L’ART DU RACCOURCI : On demande toujours au dessin de se justifier. Pourquoi choisir ce medium plutôt qu’une photo, de la prise de vue réelle ou un simple texte ? Pour beaucoup, le dessin est une esquisse préparatoire, un croquis explicatif, un pis-aller graphique quand on n’a pas meilleure illustration.Le sujet du film étant le dessin, j’ai choisi d’affirmer la force du dessin pour raconter de manière intrinsèque tout ce qu’une image réelle ne pourrait jamais raconter. Le trait dessiné est au centre de la narration. Même les couleurs sont réduites à leur portion congrue. Le dessin est l’art du raccourci, non pas pour aller plus vite, mais pour raconter une histoire par l’entremise de quelque chose qui n’existe pas dans la nature : le trait (aucune personne, aucun objet, aucun animal n’est cerclé d’un trait noir). C’est une démarche intellectuelle complexe que de gommer les volumes qui nous entourent pour accepter de ne les représenter que par des lignes qui sont absentes de notre univers. Pourtant tout le monde comprend. Je veux dans ce film amener le spectateur à retrouver cette confiance enfantine dans le raccourci du trait pour raconter le monde dans sa complexité.

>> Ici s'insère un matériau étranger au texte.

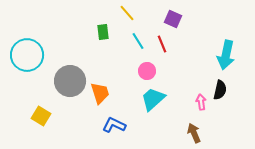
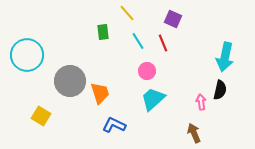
red line: moved 1 px right, 1 px up
cyan arrow: moved 1 px left, 2 px down
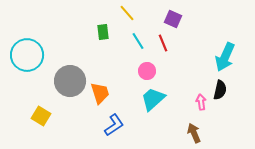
cyan arrow: rotated 12 degrees clockwise
blue L-shape: rotated 120 degrees clockwise
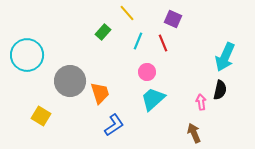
green rectangle: rotated 49 degrees clockwise
cyan line: rotated 54 degrees clockwise
pink circle: moved 1 px down
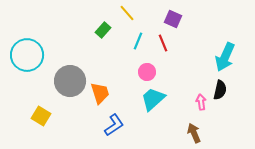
green rectangle: moved 2 px up
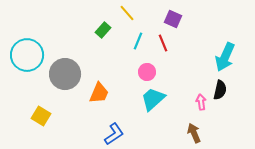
gray circle: moved 5 px left, 7 px up
orange trapezoid: moved 1 px left; rotated 40 degrees clockwise
blue L-shape: moved 9 px down
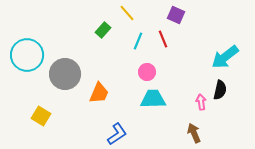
purple square: moved 3 px right, 4 px up
red line: moved 4 px up
cyan arrow: rotated 28 degrees clockwise
cyan trapezoid: rotated 40 degrees clockwise
blue L-shape: moved 3 px right
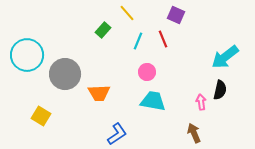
orange trapezoid: rotated 65 degrees clockwise
cyan trapezoid: moved 2 px down; rotated 12 degrees clockwise
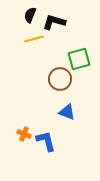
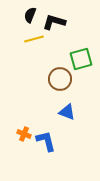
green square: moved 2 px right
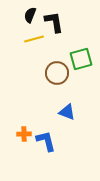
black L-shape: rotated 65 degrees clockwise
brown circle: moved 3 px left, 6 px up
orange cross: rotated 24 degrees counterclockwise
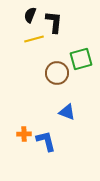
black L-shape: rotated 15 degrees clockwise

UN CRI : L’animation est le seul moyen de montrer en quoi le dessin permet de mettre en lumière un défaut, une contradiction, une injustice. De le faire sauter aux yeux du spectateur sans mots, sans délai. De montrer aussi le dessin comme un cri. Un cri qui permet de vivre le monde tel qu’il est, sans être dupe de ce qui n’y tourne pas rond. Un cri poussé dans l’espoir d’améliorer les choses ou qu’elles ne se reproduisent plus. Un cri universel qui, pour Josep, pour moi, passe par une feuille et un crayon.

LE FUSIL OU LE CRAYON : Grâce à ce film, je souhaite interroger la notion d’engagement, de résistance, de témoignage et bien entendu de déracinement. Le résistant est celui qui s’oppose physiquement à l’insupportable, quitte à le payer de sa vie. Le journaliste est celui qui observe et doit préserver sa vie pour pouvoir témoigner. Bartolí a été les deux. Il a pris le crayon quand les armes étaient devenues vaines. Mes grands-pères avaient choisi de prendre les armes quand il le fallait. Moi j’ai le crayon pour raconter ce qui pourrait aller mieux.